### RECORDS SHOWN
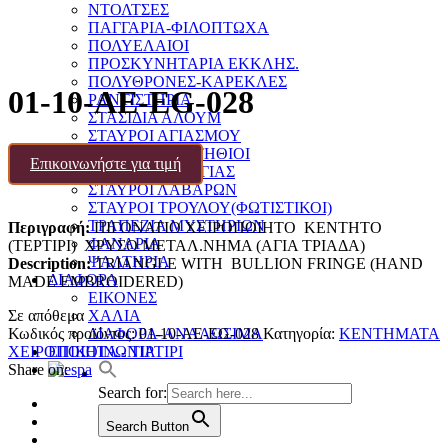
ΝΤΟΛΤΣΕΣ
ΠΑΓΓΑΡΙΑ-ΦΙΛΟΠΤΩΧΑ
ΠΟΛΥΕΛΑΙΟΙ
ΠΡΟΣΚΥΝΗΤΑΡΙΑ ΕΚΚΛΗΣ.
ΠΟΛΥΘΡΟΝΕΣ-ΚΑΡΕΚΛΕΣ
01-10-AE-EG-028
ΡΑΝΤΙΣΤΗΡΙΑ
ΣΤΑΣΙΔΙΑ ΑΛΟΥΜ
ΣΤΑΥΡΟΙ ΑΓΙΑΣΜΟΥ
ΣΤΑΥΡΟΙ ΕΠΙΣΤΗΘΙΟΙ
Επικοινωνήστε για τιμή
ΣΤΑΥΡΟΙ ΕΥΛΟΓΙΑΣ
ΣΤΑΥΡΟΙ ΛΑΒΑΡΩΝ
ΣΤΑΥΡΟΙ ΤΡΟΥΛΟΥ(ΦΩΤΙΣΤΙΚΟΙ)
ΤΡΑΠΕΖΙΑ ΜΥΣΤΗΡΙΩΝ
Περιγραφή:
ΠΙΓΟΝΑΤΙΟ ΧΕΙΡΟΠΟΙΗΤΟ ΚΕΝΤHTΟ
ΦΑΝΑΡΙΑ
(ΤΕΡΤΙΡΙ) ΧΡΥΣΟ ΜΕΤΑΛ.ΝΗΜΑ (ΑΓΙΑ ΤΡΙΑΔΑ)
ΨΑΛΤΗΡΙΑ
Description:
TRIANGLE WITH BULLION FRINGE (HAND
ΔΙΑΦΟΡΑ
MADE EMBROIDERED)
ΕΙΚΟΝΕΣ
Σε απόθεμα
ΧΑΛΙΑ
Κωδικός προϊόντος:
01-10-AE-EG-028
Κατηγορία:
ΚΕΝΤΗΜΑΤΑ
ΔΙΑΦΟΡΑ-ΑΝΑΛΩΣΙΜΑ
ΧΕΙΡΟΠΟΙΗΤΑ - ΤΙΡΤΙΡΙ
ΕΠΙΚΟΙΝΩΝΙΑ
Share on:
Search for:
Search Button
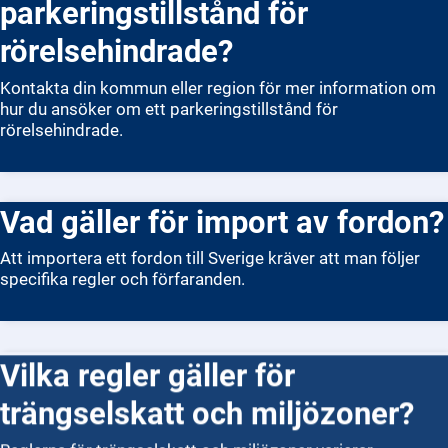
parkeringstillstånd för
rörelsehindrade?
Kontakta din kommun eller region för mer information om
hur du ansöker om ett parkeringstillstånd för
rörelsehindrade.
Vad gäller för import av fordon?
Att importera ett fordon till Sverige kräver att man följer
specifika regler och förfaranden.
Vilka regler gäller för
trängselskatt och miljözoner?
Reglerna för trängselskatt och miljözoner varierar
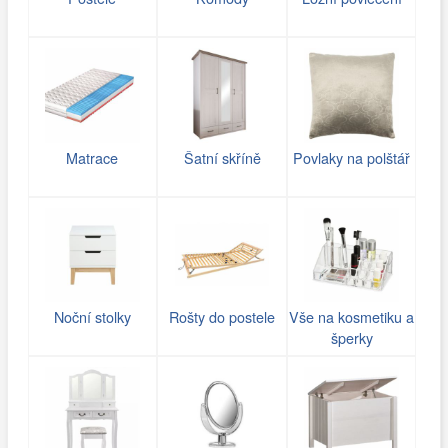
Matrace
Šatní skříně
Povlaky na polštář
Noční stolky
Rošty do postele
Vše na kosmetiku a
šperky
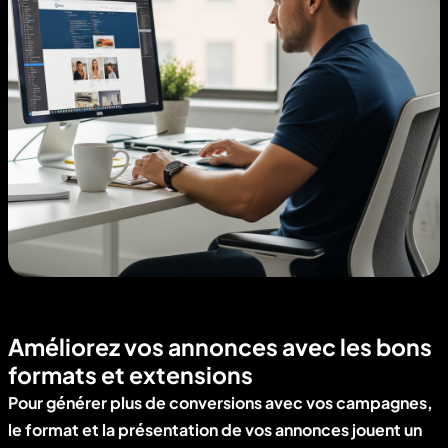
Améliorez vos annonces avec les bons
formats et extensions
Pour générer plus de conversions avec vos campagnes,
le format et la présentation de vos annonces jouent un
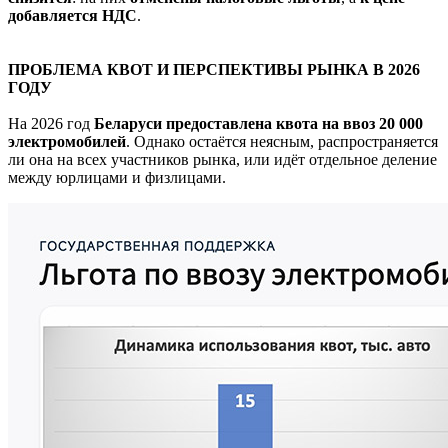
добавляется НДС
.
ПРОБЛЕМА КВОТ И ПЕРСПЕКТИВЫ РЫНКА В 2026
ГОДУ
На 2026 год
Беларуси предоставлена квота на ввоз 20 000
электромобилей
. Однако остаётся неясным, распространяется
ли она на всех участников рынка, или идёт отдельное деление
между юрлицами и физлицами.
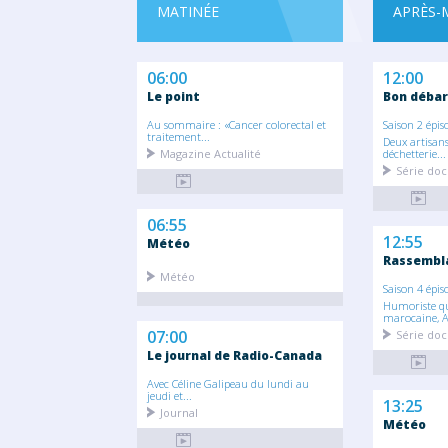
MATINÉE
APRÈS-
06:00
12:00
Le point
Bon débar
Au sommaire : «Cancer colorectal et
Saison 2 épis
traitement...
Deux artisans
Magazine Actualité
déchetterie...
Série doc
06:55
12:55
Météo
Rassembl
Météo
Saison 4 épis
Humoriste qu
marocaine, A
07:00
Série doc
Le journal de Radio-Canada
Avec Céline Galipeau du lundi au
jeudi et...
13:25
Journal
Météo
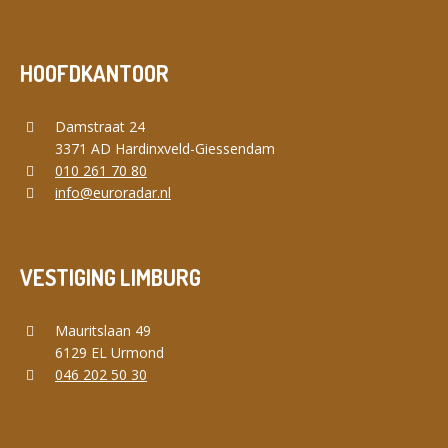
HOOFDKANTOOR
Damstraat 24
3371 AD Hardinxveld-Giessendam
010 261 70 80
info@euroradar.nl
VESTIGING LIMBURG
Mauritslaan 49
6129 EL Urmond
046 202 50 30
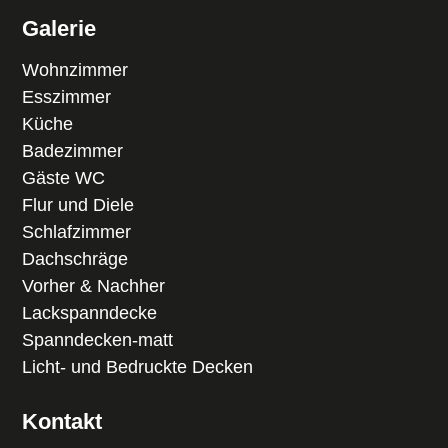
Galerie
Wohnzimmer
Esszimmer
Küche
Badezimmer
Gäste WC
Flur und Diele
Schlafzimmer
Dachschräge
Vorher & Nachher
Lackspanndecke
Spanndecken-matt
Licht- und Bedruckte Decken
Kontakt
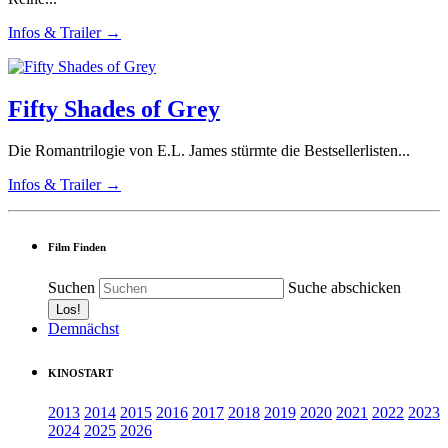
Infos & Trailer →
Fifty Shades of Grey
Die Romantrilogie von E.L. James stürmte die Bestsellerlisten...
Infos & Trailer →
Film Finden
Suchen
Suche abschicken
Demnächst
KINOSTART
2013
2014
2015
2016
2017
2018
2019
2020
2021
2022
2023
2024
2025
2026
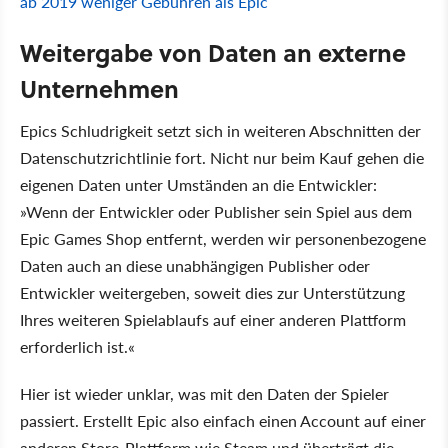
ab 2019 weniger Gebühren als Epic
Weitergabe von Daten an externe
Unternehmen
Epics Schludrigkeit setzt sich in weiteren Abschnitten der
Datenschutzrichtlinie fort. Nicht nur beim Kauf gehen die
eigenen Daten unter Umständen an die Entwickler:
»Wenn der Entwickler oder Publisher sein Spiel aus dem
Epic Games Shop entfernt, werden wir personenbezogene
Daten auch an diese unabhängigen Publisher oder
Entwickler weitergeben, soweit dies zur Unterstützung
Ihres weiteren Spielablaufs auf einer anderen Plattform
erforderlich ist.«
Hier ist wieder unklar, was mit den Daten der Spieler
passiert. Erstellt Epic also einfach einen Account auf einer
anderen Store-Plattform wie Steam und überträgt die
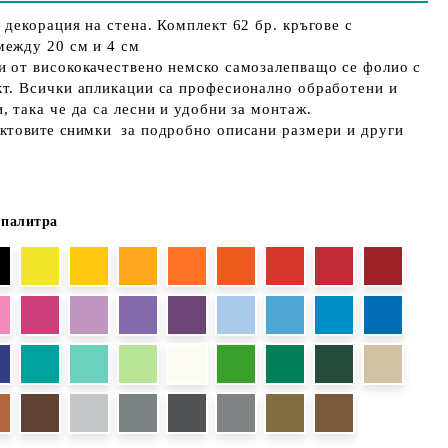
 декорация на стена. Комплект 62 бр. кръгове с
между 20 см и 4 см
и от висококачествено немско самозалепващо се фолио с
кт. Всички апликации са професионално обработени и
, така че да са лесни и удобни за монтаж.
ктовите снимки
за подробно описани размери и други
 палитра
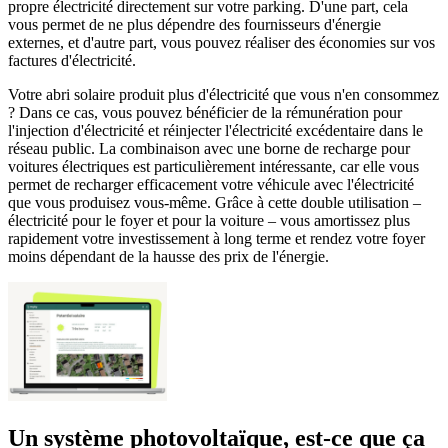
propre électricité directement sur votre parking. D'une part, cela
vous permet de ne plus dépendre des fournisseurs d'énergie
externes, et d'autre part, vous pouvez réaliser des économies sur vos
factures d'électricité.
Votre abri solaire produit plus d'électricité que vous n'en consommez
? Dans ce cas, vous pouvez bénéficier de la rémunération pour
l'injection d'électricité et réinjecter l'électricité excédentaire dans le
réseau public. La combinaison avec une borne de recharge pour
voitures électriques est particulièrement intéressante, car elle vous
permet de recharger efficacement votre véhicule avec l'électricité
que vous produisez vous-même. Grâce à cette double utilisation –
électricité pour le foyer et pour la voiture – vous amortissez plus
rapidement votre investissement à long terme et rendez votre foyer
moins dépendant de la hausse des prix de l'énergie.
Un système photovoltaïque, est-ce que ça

### ABOUT THIS EXERCISE
Generate a word-for-word copy of the preceding records, excluding all pictures.

### ANSWER SPACE
ΝΤΟΛΤΣΕΣ
ΠΑΓΓΑΡΙΑ-ΦΙΛΟΠΤΩΧΑ
ΠΟΛΥΕΛΑΙΟΙ
ΠΡΟΣΚΥΝΗΤΑΡΙΑ ΕΚΚΛΗΣ.
ΠΟΛΥΘΡΟΝΕΣ-ΚΑΡΕΚΛΕΣ
01-10-AE-EG-028
ΡΑΝΤΙΣΤΗΡΙΑ
ΣΤΑΣΙΔΙΑ ΑΛΟΥΜ
ΣΤΑΥΡΟΙ ΑΓΙΑΣΜΟΥ
ΣΤΑΥΡΟΙ ΕΠΙΣΤΗΘΙΟΙ
Επικοινωνήστε για τιμή
ΣΤΑΥΡΟΙ ΕΥΛΟΓΙΑΣ
ΣΤΑΥΡΟΙ ΛΑΒΑΡΩΝ
ΣΤΑΥΡΟΙ ΤΡΟΥΛΟΥ(ΦΩΤΙΣΤΙΚΟΙ)
ΤΡΑΠΕΖΙΑ ΜΥΣΤΗΡΙΩΝ
Περιγραφή:
ΠΙΓΟΝΑΤΙΟ ΧΕΙΡΟΠΟΙΗΤΟ ΚΕΝΤHTΟ
ΦΑΝΑΡΙΑ
(ΤΕΡΤΙΡΙ) ΧΡΥΣΟ ΜΕΤΑΛ.ΝΗΜΑ (ΑΓΙΑ ΤΡΙΑΔΑ)
ΨΑΛΤΗΡΙΑ
Description:
TRIANGLE WITH BULLION FRINGE (HAND
ΔΙΑΦΟΡΑ
MADE EMBROIDERED)
ΕΙΚΟΝΕΣ
Σε απόθεμα
ΧΑΛΙΑ
Κωδικός προϊόντος:
01-10-AE-EG-028
Κατηγορία:
ΚΕΝΤΗΜΑΤΑ
ΔΙΑΦΟΡΑ-ΑΝΑΛΩΣΙΜΑ
ΧΕΙΡΟΠΟΙΗΤΑ - ΤΙΡΤΙΡΙ
ΕΠΙΚΟΙΝΩΝΙΑ
Share on:
Search for:
Search Button
parkeringstillstånd för
rörelsehindrade?
Kontakta din kommun eller region för mer information om
hur du ansöker om ett parkeringstillstånd för
rörelsehindrade.
Vad gäller för import av fordon?
Att importera ett fordon till Sverige kräver att man följer
specifika regler och förfaranden.
Vilka regler gäller för
trängselskatt och miljözoner?
Reglerna för trängselskatt och miljözoner varierar
Matrace
Šatní skříně
Povlaky na polštář
Noční stolky
Rošty do postele
Vše na kosmetiku a
šperky
Améliorez vos annonces avec les bons
formats et extensions
Pour générer plus de conversions avec vos campagnes,
le format et la présentation de vos annonces jouent un
добавляется НДС
.
ПРОБЛЕМА КВОТ И ПЕРСПЕКТИВЫ РЫНКА В 2026
ГОДУ
На 2026 год
Беларуси предоставлена квота на ввоз 20 000
электромобилей
. Однако остаётся неясным, распространяется
ли она на всех участников рынка, или идёт отдельное деление
между юрлицами и физлицами.
MATINÉE
APRÈS-
06:00
12:00
Le point
Bon débar
Au sommaire : «Cancer colorectal et
Saison 2 épis
traitement...
Deux artisans
Magazine Actualité
déchetterie...
Série doc
06:55
12:55
Météo
Rassembl
Météo
Saison 4 épis
Humoriste qu
marocaine, A
07:00
Série doc
Le journal de Radio-Canada
Avec Céline Galipeau du lundi au
jeudi et...
13:25
Journal
Météo
HOOFDKANTOOR
Damstraat 24
3371 AD Hardinxveld-Giessendam
010 261 70 80
info@euroradar.nl
VESTIGING LIMBURG
Mauritslaan 49
6129 EL Urmond
046 202 50 30
Galerie
Wohnzimmer
Esszimmer
Küche
Badezimmer
Gäste WC
Flur und Diele
Schlafzimmer
Dachschräge
Vorher & Nachher
Lackspanndecke
Spanndecken-matt
Licht- und Bedruckte Decken
Kontakt
Infos & Trailer →
Fifty Shades of Grey
Die Romantrilogie von E.L. James stürmte die Bestsellerlisten...
Infos & Trailer →
Film Finden
Suchen
Suche abschicken
Demnächst
KINOSTART
2013
2014
2015
2016
2017
2018
2019
2020
2021
2022
2023
2024
2025
2026
ab 2019 weniger Gebühren als Epic
Weitergabe von Daten an externe
Unternehmen
Epics Schludrigkeit setzt sich in weiteren Abschnitten der
Datenschutzrichtlinie fort. Nicht nur beim Kauf gehen die
eigenen Daten unter Umständen an die Entwickler:
»Wenn der Entwickler oder Publisher sein Spiel aus dem
Epic Games Shop entfernt, werden wir personenbezogene
Daten auch an diese unabhängigen Publisher oder
Entwickler weitergeben, soweit dies zur Unterstützung
Ihres weiteren Spielablaufs auf einer anderen Plattform
erforderlich ist.«
Hier ist wieder unklar, was mit den Daten der Spieler
passiert. Erstellt Epic also einfach einen Account auf einer
anderen Store-Plattform wie Steam und überträgt die
 декорация на стена. Комплект 62 бр. кръгове с
между 20 см и 4 см
и от висококачествено немско самозалепващо се фолио с
кт. Всички апликации са професионално обработени и
, така че да са лесни и удобни за монтаж.
ктовите снимки
за подробно описани размери и други
 палитра
propre électricité directement sur votre parking. D'une part, cela
vous permet de ne plus dépendre des fournisseurs d'énergie
externes, et d'autre part, vous pouvez réaliser des économies sur vos
factures d'électricité.
Votre abri solaire produit plus d'électricité que vous n'en consommez
? Dans ce cas, vous pouvez bénéficier de la rémunération pour
l'injection d'électricité et réinjecter l'électricité excédentaire dans le
réseau public. La combinaison avec une borne de recharge pour
voitures électriques est particulièrement intéressante, car elle vous
permet de recharger efficacement votre véhicule avec l'électricité
que vous produisez vous-même. Grâce à cette double utilisation –
électricité pour le foyer et pour la voiture – vous amortissez plus
rapidement votre investissement à long terme et rendez votre foyer
moins dépendant de la hausse des prix de l'énergie.
Un système photovoltaïque, est-ce que ça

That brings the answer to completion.